Em reunião realizada no dia 28 de outubro no Incra de Altamira, ele teria proposto ao instituto ficar com a área de 500 hectares em que a missionária foi morta, em fevereiro de 2005, em troca do restante do lote 55 da Gleba Bacajá, que corresponde a 2.500 hectares de mata. Ele alega ser proprietário de todo o lote e a questão da propriedade está na Justiça.
Cópias da ata dessa reunião foram entregues por movimentos sociais ao procurador Felício Pontes Júnior, que disse que pedirá à Polícia Federal a abertura de inquérito sobre o caso.

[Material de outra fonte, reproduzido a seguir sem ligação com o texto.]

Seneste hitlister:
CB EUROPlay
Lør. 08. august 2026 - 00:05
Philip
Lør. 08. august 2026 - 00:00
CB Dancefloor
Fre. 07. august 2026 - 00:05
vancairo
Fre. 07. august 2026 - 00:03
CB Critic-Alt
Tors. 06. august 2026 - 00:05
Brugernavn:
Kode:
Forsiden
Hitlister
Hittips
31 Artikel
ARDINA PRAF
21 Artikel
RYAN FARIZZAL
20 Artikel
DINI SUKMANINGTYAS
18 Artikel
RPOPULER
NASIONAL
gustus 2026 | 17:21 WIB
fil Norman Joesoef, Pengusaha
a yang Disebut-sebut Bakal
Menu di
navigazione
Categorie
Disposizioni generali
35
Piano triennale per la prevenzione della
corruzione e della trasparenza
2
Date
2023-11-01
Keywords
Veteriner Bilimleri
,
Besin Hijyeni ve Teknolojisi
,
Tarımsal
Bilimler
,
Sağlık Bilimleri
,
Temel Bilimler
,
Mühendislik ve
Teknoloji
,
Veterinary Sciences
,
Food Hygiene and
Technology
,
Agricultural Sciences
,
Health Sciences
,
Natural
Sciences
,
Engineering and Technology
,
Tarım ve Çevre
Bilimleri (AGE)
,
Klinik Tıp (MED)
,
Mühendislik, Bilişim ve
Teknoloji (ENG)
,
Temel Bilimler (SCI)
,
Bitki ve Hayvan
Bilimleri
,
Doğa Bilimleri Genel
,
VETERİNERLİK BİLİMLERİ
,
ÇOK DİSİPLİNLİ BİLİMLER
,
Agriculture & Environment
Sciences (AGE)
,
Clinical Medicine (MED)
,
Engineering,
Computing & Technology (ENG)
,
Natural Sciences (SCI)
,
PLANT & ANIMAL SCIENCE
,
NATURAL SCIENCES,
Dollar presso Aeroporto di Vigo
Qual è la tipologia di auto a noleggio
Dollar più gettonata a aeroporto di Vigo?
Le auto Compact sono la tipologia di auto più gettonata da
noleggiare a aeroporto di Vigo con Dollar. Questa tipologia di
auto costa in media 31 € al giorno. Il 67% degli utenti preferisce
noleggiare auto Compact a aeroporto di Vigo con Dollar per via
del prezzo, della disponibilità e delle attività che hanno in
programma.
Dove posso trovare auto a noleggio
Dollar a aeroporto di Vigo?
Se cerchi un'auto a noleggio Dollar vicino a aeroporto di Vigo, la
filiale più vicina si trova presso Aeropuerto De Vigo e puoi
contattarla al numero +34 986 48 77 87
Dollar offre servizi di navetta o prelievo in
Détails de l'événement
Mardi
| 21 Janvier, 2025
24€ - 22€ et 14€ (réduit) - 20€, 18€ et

De acordo com o promotor Alan Mansur, que ficou encarregado de encaminhar o caso à Polícia Federal, a proposta de Galvão, por si só, não configura ilegalidade. No entanto, explica Mansur, no processo em que ele é julgado como suposto mandante da morte da irmã Dorothy, ele negava ter interesse no lote.
A disputa pela terra poderia ser a motivadora do assassinato. “O inquérito [a ser aberto] visa saber qual é o objetivo de Regivaldo Galvão com essa terra”, explica Mansur. Na ata da reunião, menciona-se que o fazendeiro alega já ter feito benfeitorias na área.
A denúncia foi feita no sábado (8) em audiência
pública realizada no município com a presença de representantes
de instituições governamentais, de organizações sociais, do MPF
e de aproximadamente 300 agricultores.